Berlin/Dresden, 29.05.2014/hb – „Auch das noch,“ dürften die Mitglieder des Aufsichtsrates aufstöhnen, als die Korruptionsvorwürfe gegen Prof. Dr. Jochen Großmann, zuständig für die gesamte Planungskoordination des BER, aufkamen. Inzwischen fragen sich Beobachter, ob nicht wieder eine Kette „neuer Erkenntnisse“ folgt, wie dies seinerzeit nach der ersten Terminverschiebung für die Eröffnung des BER geschah. Inzwischen mag sich kein Manager oder Politiker auf einen verbindlichen Termin mehr festlegen.
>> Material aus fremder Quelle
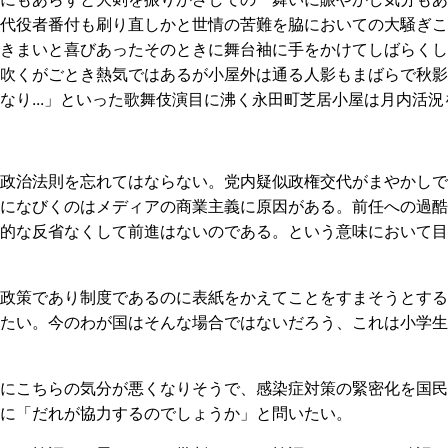
代役者番付も刷り直しかと世情の苦難を脇においての大騒ぎこ
きまいと喜びあったそのときに舞台袖に手をかけてしばらくし
吹くがごとき熱気ではあるが小屋外は通る人影もまばらで秋影
なり...」といった歌舞伎演目に沸く永田町芝居小屋は月内活
政治法則を忘れてはならない。党内疑似政権交代がまやかしで
になびくのはメディアの商業主義に原因がある。前任への過酷
的な反省なくして前進はないのである。という意味において目
政策であり制度であるのに表紙をかえてことをすまそうとする
たい。今のわが国はそんな場合ではないだろう、これは小学生
にこちらの気分が悪くなりそうで、感染症対策の緊密化を国民
に「だれが協力するのでしょうか」と問いたい。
Dabei hätte durchaus der Name des Honorarprofessors an der Cottbuser Universität und des in mehreren Bundesländern öffentlich anerkannten Sachverständigen in Verbindung mit dessen Studienweg die Verantwortlichen zu höchster Sorgfalt veranlassen müssen. Das hätte mögliche Spekulationen ausgeschlossen.

Studium in Moskau

Jochen Großmann (*1958) studierte zu DDR-Zeiten (1978-1982) neben Dresden auch in Moskau Maschinenbau, ein Name Jochen Großmann wurde an der TU Dresden unter „Auslandskader“ geführt (siehe „Findbuch zum Bestand Direktorat Kader und Qualifizierung“ unter 4537/06 „Arbeitsgruppe Auslandskader: Auslandskader“). Im Absolventenportrait der TU Dresden (Astrid Renger: Vielseitigkeit als Konzept) sind nur seine Studiengänge verzeichnet, nicht aber die Orte, z.B. Moskau. Und Großmann wird dort zitiert: „Ich wurde gefordert und gefördert. Ich wurde zu Tagungen ins In- und Ausland mitgenommen.“ All das hätte zumindest Anlass gegeben, vor einer so wichtigen Berufung Fragen zu stellen. Dass Fragestellungen in der angesprochenen Richtung 25 Jahre nach dem Fall der Mauer nicht mehr opportun sind, weiß heute nahezu Jedermann/frau in Deutschland (Endlich Schluss mit der DDR-Vergangenheit!). Trotzdem: Nach den vielen skandalösen Vorgängen um den BER, der Deutschland längst international zum Gespött macht, wäre allein aus diesem Grund eine besondere Sorgfalt nicht nur angemessen, sondern für die Verantwortlichen Pflicht gewesen.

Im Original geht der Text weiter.